• [Task to carry out]:
Below are several records. Retype exactly those lines running from the one with "May 11, 2026" through the one with "r à ma liste", end lines included, and no others.
====== Source material
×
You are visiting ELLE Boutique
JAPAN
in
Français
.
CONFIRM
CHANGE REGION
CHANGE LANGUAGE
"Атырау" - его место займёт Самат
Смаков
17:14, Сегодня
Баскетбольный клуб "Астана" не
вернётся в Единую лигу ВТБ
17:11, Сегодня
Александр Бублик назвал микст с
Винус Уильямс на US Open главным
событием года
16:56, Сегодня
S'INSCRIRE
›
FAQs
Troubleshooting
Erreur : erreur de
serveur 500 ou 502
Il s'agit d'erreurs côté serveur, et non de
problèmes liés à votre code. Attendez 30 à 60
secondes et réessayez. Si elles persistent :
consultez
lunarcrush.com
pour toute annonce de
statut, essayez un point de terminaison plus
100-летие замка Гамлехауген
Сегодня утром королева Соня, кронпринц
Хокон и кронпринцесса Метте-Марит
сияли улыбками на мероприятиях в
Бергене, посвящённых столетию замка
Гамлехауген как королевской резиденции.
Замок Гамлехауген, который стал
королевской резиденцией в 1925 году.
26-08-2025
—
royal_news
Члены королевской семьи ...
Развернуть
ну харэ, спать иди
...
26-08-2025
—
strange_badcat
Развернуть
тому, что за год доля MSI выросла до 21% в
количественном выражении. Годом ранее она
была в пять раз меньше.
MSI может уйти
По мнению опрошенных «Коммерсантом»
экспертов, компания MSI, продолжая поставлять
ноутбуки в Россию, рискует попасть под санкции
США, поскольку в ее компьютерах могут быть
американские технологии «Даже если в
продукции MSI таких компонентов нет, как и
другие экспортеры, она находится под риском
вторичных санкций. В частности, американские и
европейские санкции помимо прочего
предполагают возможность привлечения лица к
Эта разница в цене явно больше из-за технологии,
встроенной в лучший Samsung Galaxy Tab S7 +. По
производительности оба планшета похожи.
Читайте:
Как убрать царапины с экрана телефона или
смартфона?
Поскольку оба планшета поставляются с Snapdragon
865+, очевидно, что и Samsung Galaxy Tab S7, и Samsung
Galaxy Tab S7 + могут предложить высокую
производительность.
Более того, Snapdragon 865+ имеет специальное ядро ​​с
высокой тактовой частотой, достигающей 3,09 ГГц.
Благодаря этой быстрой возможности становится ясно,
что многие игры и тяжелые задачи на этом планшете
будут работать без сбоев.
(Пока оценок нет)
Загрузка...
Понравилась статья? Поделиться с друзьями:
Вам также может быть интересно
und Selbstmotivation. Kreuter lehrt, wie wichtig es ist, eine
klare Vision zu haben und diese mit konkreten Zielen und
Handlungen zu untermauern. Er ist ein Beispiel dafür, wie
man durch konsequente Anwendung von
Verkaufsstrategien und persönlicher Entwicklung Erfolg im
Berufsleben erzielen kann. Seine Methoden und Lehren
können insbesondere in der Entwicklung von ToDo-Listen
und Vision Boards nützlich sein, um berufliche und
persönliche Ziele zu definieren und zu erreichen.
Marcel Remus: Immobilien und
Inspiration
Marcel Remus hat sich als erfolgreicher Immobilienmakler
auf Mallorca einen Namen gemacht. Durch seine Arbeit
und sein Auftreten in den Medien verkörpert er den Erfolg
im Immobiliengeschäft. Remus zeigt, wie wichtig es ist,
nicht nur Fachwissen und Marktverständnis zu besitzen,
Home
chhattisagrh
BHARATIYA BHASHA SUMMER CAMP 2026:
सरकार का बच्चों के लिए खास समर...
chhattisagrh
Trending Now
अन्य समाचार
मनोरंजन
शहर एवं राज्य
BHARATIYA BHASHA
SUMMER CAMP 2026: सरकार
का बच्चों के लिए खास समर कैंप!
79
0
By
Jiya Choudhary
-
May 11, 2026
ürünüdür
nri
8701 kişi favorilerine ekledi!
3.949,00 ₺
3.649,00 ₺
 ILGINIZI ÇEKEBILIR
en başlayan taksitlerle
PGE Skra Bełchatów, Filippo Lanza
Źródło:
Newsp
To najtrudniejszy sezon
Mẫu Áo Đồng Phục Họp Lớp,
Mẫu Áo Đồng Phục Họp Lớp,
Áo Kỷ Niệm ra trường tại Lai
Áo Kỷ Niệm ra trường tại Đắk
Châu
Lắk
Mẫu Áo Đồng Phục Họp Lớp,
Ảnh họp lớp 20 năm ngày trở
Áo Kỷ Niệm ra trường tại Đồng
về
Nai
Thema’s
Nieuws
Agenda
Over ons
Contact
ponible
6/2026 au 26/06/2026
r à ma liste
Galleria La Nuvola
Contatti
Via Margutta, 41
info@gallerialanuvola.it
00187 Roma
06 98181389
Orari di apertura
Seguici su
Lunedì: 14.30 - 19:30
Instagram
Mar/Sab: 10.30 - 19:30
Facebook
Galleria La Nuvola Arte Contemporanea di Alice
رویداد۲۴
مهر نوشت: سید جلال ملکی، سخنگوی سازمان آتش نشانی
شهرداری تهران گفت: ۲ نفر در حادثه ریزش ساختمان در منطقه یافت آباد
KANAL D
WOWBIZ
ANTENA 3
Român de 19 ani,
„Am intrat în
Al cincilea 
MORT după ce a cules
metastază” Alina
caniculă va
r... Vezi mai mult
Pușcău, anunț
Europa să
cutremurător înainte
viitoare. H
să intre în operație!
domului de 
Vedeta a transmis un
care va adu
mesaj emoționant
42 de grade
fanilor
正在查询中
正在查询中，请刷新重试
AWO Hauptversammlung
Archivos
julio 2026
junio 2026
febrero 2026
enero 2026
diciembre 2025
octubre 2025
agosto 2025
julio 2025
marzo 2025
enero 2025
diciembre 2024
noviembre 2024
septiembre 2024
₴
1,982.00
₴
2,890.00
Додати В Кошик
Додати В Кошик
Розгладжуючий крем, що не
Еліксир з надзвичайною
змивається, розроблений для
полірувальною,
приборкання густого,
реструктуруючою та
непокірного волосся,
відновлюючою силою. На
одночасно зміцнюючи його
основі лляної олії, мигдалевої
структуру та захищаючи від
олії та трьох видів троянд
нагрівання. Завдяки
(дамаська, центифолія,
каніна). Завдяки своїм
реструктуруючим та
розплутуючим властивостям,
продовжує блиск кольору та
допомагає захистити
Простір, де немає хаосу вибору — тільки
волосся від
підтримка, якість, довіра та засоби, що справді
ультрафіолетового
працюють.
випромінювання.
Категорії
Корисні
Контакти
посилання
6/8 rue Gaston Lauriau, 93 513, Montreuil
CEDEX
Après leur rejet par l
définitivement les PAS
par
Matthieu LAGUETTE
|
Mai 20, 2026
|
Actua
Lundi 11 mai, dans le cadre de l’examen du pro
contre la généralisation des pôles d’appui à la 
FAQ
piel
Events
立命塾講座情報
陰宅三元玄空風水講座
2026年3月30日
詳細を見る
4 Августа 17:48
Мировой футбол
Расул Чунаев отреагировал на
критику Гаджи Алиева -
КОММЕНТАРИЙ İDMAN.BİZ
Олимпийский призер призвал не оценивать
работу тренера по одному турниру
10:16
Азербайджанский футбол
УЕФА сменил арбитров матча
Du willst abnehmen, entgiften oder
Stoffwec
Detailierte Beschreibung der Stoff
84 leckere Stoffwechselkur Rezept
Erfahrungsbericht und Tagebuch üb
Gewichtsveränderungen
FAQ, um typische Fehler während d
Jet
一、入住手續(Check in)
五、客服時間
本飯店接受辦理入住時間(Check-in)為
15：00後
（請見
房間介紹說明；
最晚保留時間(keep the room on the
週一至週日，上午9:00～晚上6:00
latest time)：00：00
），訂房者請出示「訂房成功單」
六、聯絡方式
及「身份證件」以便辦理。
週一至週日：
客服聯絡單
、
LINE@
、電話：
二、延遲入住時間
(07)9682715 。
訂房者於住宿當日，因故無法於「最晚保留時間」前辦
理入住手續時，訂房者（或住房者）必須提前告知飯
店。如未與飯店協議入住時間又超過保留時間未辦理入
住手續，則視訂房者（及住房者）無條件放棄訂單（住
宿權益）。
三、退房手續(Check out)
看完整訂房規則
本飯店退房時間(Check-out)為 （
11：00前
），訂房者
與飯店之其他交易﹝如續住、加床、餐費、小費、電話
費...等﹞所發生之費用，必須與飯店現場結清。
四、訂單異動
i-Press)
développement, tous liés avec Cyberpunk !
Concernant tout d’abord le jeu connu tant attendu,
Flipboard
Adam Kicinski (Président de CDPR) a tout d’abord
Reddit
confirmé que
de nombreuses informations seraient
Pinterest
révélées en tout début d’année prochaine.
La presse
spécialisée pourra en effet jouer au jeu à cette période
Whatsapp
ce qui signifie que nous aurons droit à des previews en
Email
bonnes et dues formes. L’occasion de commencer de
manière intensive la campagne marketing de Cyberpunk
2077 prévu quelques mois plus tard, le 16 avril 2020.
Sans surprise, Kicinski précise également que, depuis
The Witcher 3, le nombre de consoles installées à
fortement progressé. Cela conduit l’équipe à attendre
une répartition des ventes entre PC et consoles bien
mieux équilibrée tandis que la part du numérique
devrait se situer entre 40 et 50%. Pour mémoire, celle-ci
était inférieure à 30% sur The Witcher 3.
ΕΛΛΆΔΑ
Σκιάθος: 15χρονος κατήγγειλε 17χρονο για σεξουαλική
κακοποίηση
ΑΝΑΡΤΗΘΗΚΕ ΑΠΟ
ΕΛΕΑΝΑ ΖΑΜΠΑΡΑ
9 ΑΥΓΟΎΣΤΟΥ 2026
============
• [Reply]:
May 11, 2026
ürünüdür
nri
8701 kişi favorilerine ekledi!
3.949,00 ₺
3.649,00 ₺
 ILGINIZI ÇEKEBILIR
en başlayan taksitlerle
PGE Skra Bełchatów, Filippo Lanza
Źródło:
Newsp
To najtrudniejszy sezon
Mẫu Áo Đồng Phục Họp Lớp,
Mẫu Áo Đồng Phục Họp Lớp,
Áo Kỷ Niệm ra trường tại Lai
Áo Kỷ Niệm ra trường tại Đắk
Châu
Lắk
Mẫu Áo Đồng Phục Họp Lớp,
Ảnh họp lớp 20 năm ngày trở
Áo Kỷ Niệm ra trường tại Đồng
về
Nai
Thema’s
Nieuws
Agenda
Over ons
Contact
ponible
6/2026 au 26/06/2026
r à ma liste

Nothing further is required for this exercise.